DATA LISTING:

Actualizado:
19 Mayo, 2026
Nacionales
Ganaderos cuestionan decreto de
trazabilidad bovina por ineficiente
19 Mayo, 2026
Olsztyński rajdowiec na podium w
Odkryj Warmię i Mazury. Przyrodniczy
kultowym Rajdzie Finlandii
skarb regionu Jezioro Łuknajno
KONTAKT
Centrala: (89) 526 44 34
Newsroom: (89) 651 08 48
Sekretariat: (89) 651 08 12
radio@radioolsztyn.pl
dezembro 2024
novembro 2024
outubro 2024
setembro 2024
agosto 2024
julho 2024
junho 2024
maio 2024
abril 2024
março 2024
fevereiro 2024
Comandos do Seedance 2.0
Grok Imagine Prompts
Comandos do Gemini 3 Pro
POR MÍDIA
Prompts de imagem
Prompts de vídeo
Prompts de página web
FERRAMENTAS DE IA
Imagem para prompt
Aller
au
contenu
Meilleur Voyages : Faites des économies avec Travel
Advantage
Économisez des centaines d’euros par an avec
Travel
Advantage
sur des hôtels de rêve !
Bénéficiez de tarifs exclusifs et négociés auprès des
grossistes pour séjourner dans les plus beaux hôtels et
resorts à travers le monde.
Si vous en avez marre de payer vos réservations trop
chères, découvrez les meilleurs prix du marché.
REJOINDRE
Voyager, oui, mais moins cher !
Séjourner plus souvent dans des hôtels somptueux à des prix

* * *

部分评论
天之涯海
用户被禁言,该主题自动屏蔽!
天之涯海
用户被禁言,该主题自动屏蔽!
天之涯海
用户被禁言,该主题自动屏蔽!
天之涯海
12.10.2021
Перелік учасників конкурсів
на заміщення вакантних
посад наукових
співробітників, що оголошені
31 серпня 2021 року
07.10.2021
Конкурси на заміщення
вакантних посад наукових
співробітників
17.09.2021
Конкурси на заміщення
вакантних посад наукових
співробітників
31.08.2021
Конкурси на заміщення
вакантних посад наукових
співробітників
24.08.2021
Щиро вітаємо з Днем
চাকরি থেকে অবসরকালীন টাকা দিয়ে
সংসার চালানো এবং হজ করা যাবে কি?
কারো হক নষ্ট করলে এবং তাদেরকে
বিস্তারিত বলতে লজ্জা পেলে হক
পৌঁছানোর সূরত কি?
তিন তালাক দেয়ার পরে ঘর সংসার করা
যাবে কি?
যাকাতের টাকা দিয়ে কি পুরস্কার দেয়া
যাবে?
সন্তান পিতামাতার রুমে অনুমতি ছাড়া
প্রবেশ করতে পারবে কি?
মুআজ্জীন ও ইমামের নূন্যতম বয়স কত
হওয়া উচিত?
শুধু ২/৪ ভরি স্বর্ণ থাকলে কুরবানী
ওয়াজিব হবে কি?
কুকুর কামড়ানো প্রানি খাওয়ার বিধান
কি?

...

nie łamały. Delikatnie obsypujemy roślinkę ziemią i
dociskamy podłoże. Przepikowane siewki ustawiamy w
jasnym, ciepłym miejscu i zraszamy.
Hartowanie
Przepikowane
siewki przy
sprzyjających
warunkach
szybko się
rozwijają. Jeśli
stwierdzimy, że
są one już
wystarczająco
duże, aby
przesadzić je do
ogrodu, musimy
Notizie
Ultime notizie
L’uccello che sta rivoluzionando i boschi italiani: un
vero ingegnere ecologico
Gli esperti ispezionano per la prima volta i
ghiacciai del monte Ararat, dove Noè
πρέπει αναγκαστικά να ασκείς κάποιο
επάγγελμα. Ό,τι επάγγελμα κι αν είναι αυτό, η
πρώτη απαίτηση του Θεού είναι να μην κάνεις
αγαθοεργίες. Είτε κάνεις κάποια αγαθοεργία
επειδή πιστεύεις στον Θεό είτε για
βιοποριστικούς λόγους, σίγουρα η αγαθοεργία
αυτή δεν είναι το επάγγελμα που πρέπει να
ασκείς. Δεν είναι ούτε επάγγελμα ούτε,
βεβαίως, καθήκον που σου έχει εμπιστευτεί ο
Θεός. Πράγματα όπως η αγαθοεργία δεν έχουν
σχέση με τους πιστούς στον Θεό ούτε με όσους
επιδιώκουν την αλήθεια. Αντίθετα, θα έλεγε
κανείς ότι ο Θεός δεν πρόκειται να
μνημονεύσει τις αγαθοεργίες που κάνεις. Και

WHAT YOU ARE ASKED TO DO: Take every line from the data that includes the word "είναι".

SOLUTION TO THIS TASK:
επάγγελμα. Ό,τι επάγγελμα κι αν είναι αυτό, η
πρώτη απαίτηση του Θεού είναι να μην κάνεις
αυτή δεν είναι το επάγγελμα που πρέπει να
ασκείς. Δεν είναι ούτε επάγγελμα ούτε,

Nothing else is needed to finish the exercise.